I had the picture of an immortal person floating in perfectly black space a googol years from now, not even knowing if they were spinning or not. But every attempt at writing the story confounded me. It never worked. Then, decades later, I decided to try the idea in the severely curtailed Ficly format, and it just bloomed into existence. I realized I was trying to flesh the story out too much, give too much back story. It doesn’t need it. The version above is a few words longer than what I put in Ficly, because for various reasons I think it needed a couple of small tweaks. I have a much longer version I wrote with some more details and such, clocking in around 2600 words, and it’s OK. Maybe I’ll post it here sometime. But for some reason, the terseness and brevity make this one punch a little harder, I think.
Astro Tidbit
A brief synopsis of some interesting astronomy/science news that may be too short for the blog, too long for Twitter, but just right (and cool enough to talk about) for here.
I love it when several things I’ve written about in the past come together. In this case, the story is a little salty.
HAHAHA. Ha. Because it’s about sodium. See? Is it funny or Na?
Anyway. In March 2020 I wrote an article about a bright fireball that burned up over Spain. It was caught on several cameras set up to detect bright meteors, and how they could take real-time spectra of the meteors, thereby measuring the elements in them. This one had a strong showing of sodium in its spectrum… but I was careful to note that sodium glows strongly at low temperatures, and is among the first things you see in a meteor spectrum when it hits the atmosphere.
[A bright meteor fell over Spain in early 2020, and showed a lot of sodium in its spectrum. Credit: SMART network]
In an article from May 2017 I got into the science of sodium in meteors a little more, and way back in April 2009 I talked about how sodium is seen at low temperatures in meteors.

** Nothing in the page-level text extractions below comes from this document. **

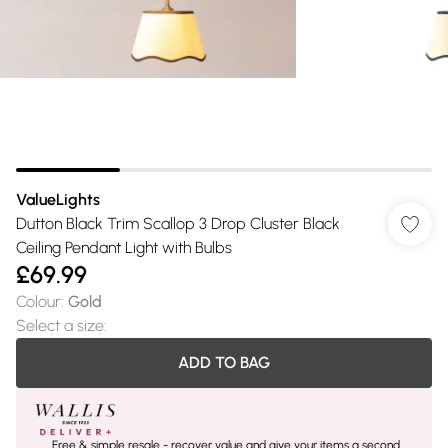
ValueLights
Dutton Black Trim Scallop 3 Drop Cluster Black
Ceiling Pendant Light with Bulbs
£69.99
Colour
:
Gold
Select a size
:
ADD TO BAG
Free & simple resale - recover value and give your items a second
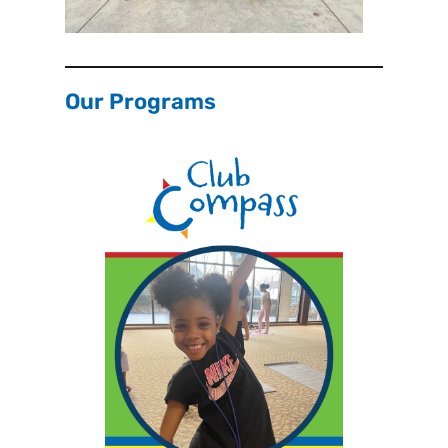
Our Programs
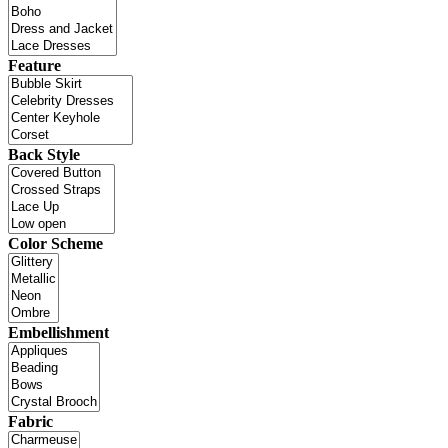
Feature
Back Style
Color Scheme
Embellishment
Fabric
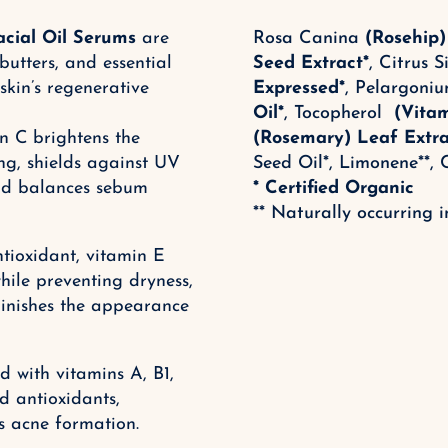
acial Oil Serums
are
Rosa Canina
(Rosehip)
 butters, and essential
Seed Extract*
,
Citrus S
skin’s regenerative
Expressed
*
, Pelargon
Oil*
, Tocopherol
(Vita
n C brightens the
(Rosemary) Leaf Extra
g, shields against UV
Seed Oil*,
Limonene**, C
and balances sebum
* Certified Organic
** Naturally occurring in
tioxidant, vitamin E
hile preventing dryness,
iminishes the appearance
 with vitamins A, B1,
d antioxidants,
s acne formation.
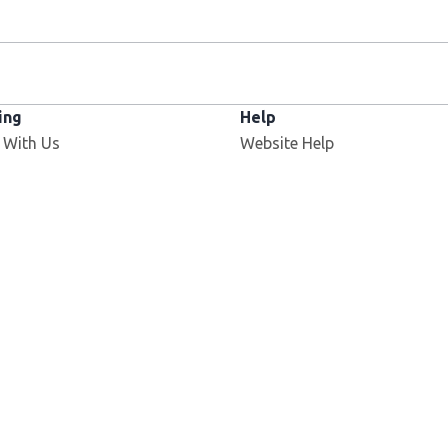
ing
Help
 With Us
Website Help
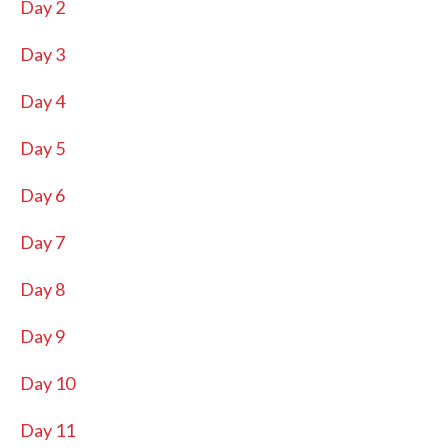
Day 2
Day 3
Day 4
Day 5
Day 6
Day 7
Day 8
Day 9
Day 10
Day 11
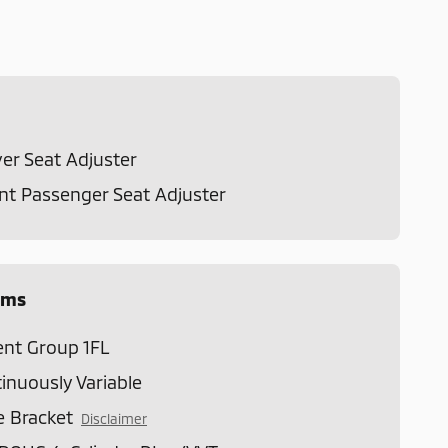
er Seat Adjuster
t Passenger Seat Adjuster
ems
nt Group 1FL
inuously Variable
e Bracket
Disclaimer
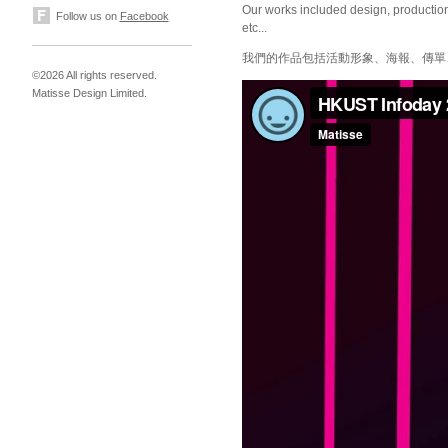
Our works included design, production 
Follow us on
Facebook
etc...
我們的作品包括活動形象、海報、傳單
©2026 All rights reserved.
Matisse Design Limited.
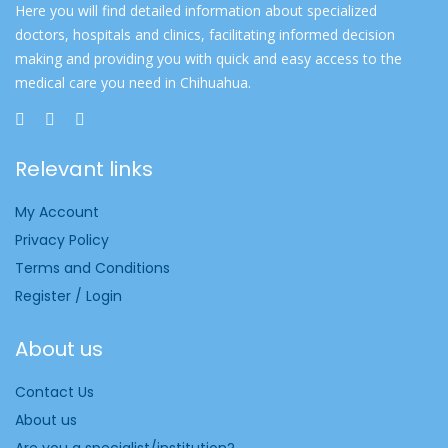
Here you will find detailed information about specialized
doctors, hospitals and clinics, facilitating informed decision
making and providing you with quick and easy access to the
medical care you need in Chihuahua.
Relevant links
My Account
Privacy Policy
Terms and Conditions
Register / Login
About us
Contact Us
About us
Are you a specialist/institution?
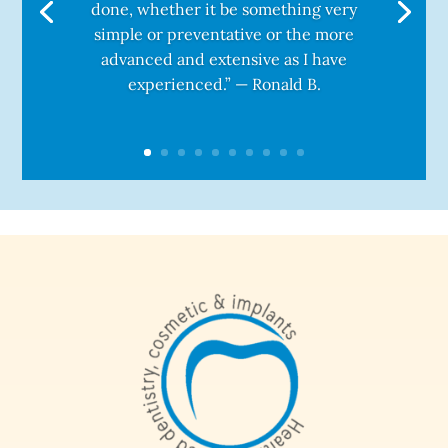
done, whether it be something very
simple or preventative or the more
advanced and extensive as I have
experienced.” — Ronald B.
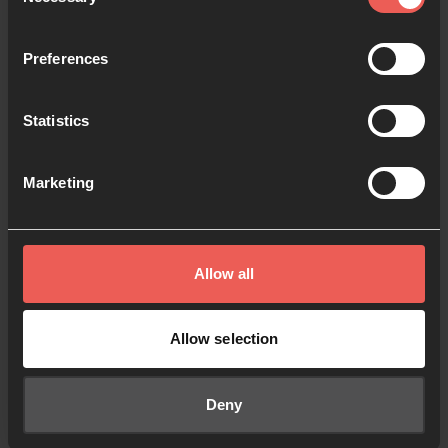
Selection
Keep me signed in
Forgot your password?
Preferences
Statistics
Sign in
Marketing
Sign up
Don't have an account?
Allow all
Allow selection
© 2024 All Rights Reserved.
Policies
Cookies
Registered Charity No. 1091413.
Deny
Registered Company No. 04176643
Registered Address: PO Box 1563, Woking, UK GU21 6BG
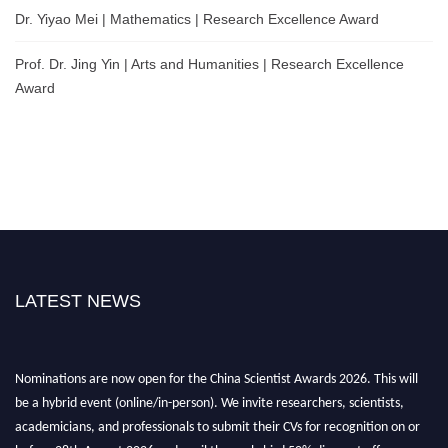
Dr. Yiyao Mei | Mathematics | Research Excellence Award
Prof. Dr. Jing Yin | Arts and Humanities | Research Excellence
Award
LATEST NEWS
Nominations are now open for the China Scientist Awards 2026. This will
be a hybrid event (online/in-person). We invite researchers, scientists,
academicians, and professionals to submit their CVs for recognition on or
before 28th August 2026 and avail the early bird 50% discount offer.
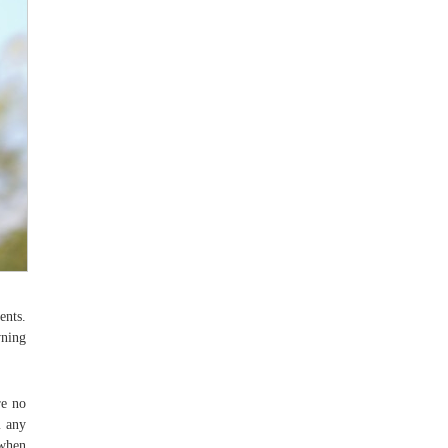
ents.
wning
re no
m any
 when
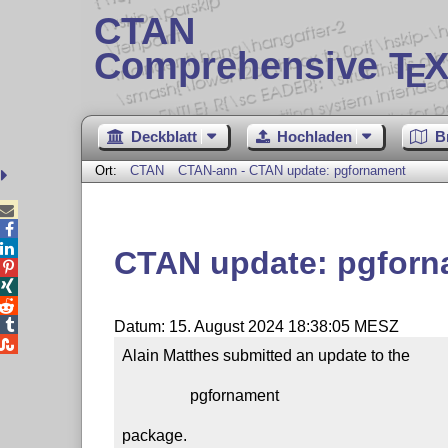
CTAN
Comprehensive T
X
E
Deckblatt
Hochladen
B
Ort:
CTAN
CTAN-ann - CTAN update: pgfornament



CTAN update: pgforn




Datum: 15. August 2024 18:38:05 MESZ

Alain Matthes submitted an update to the

                 pgfornament

package.
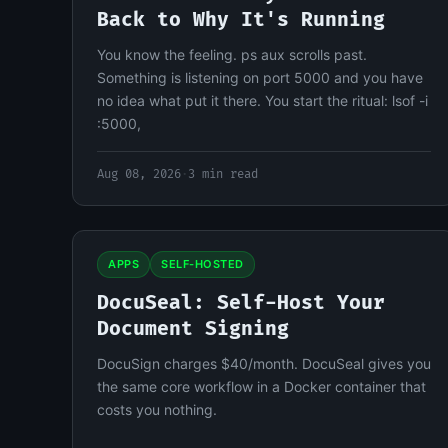
Back to Why It's Running
You know the feeling. ps aux scrolls past.
Something is listening on port 5000 and you have
no idea what put it there. You start the ritual: lsof -i
:5000,
Aug 08, 2026
·
3 min read
APPS
SELF-HOSTED
DocuSeal: Self-Host Your
Document Signing
DocuSign charges $40/month. DocuSeal gives you
the same core workflow in a Docker container that
costs you nothing.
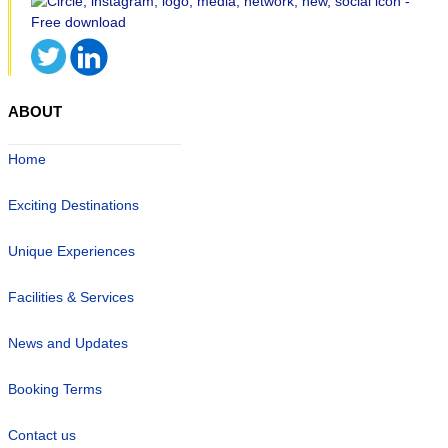
ABOUT
Home
Exciting Destinations
Unique Experiences
Facilities & Services
News and Updates
Booking Terms
Contact us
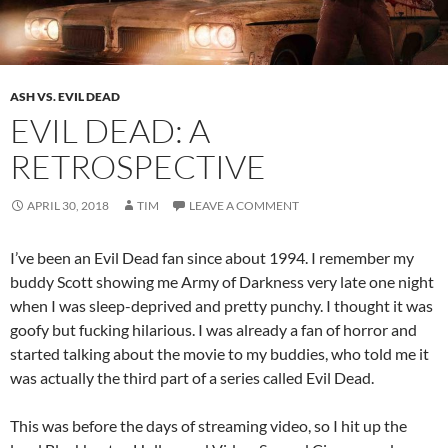
ASH VS. EVIL DEAD
EVIL DEAD: A
RETROSPECTIVE
APRIL 30, 2018
TIM
LEAVE A COMMENT
I’ve been an Evil Dead fan since about 1994. I remember my
buddy Scott showing me Army of Darkness very late one night
when I was sleep-deprived and pretty punchy. I thought it was
goofy but fucking hilarious. I was already a fan of horror and
started talking about the movie to my buddies, who told me it
was actually the third part of a series called Evil Dead.
This was before the days of streaming video, so I hit up the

The whole point here is that it only takes a little bit of sodium to show up very strongly in meteor spectra, so it’s hard to know how much sodium is actually in them. Well, a new article in Icarus just came out where they also note that meteors can be misidentified as sodium-rich when they aren’t. They actually performed experiments by taking meteorites with known amounts of sodium in them and blasting them with plasma to see what the spectra looked like. What they found is that sodium glowed brightly irrespective of the actual meteorite composition!
[In a real-time spectrum of the Spain meteor, sodium (arrowed) glows brightly. Credit: SMART Network]
They note that an H-type chondrite, a kind of meteorite low in sodium, still has spectra that show sodium activity increased by a factor of 40 – 95 as they burn up in our atmosphere!
Meteoroids coming in slowly, say at about 10 kilometers per second, will show this enhanced sodium, so the authors suggest that meteoriticists need to add a speed-dependent category to how meteors are classified.
As an aside, they looked at some actual sodium-enhanced meteors and found that for example, a pair of Perseid meteors seen were probably structurally stronger, with enhanced material strength as well. That hints at their being structural strength dependencies on sodium, a clue toward understanding what these small bodies are like.
So, the next time you watch a meteor shower and see a shooting star flash across the sky, feel free to gaze in awe and delight… but let it also be a reminder that there’s a lot of science involved with these as well, and a lot we can learn about asteroids and comets from them.
You can even make a wish on them if you’d like, but… take it with a grain of salt.